Almost 2 am here. Sleepy? Yeah, a little. But seriously enjoying the peace and quiet... the me time!

I'd write more but just cause I'm awake doesn't mean my brain is!


----------



## mugglemomma23 (Jul 24, 2011)

I have always been a night owl and it is "my" time. Kids are finally quiet and I can do what ever I want now that I am looking at life as a single momma. I can talk on the phone to night owl friends, read, internet surf, whatever. I try to turn in by 2 am but even then sometimes have a hard time sleeping.


----------



## Liss86 (Nov 2, 2009)

Oh my gosh this is me and it only gets worse when I am pregnant. I am struggle to wake up in the morning then am awake for 2-3 hours then am in tired until about six and get a second wind until 7-9 ish but can't bring myself to go to sleep on the chance my darling toddler is asleep for fear she'll smell me lol and then never can fall asleep. I agree with pp it's my time. But I must admit. I, too, have always been a night owl. I am just more tired since I have become a mom.
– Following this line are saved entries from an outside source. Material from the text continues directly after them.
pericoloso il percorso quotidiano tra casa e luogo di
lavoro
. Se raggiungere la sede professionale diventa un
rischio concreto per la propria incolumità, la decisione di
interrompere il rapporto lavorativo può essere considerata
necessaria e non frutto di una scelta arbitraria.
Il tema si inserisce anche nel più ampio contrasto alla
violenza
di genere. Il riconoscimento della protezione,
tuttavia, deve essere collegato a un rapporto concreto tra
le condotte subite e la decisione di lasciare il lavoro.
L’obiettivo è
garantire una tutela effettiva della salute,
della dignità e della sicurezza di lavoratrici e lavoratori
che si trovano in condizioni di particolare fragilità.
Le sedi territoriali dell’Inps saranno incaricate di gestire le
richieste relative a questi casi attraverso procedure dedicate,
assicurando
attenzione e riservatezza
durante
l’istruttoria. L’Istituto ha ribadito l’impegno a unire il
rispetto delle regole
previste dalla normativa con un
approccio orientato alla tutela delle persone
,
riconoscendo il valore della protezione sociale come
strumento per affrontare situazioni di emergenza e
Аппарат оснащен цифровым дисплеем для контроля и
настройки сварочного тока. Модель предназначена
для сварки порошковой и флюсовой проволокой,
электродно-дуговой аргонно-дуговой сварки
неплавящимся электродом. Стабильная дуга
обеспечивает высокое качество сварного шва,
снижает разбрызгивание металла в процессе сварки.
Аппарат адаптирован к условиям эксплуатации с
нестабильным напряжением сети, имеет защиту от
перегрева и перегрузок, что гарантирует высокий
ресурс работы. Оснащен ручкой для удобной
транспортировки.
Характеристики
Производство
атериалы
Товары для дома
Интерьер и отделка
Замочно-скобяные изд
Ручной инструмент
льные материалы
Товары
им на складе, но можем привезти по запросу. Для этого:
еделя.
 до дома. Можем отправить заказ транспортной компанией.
Thank you for starting this.


----------



## triana1326 (Aug 8, 2007)

I'm in! I am a total night owl to begin with, throw in the wonderful draw of quiet alone time and a touch of insomnia...and I'm up until 5am most nights. Luckily for me, my husband (most days anyways) doesn't work until 1pm, so I can sleep until noon. Some weeks though I get on average 3-4 hours of sleep a night. I know i should go ot bed earlier, but I just enjoy being alone and not having anyone demand things of me sooooooo much!

I love the late night...


----------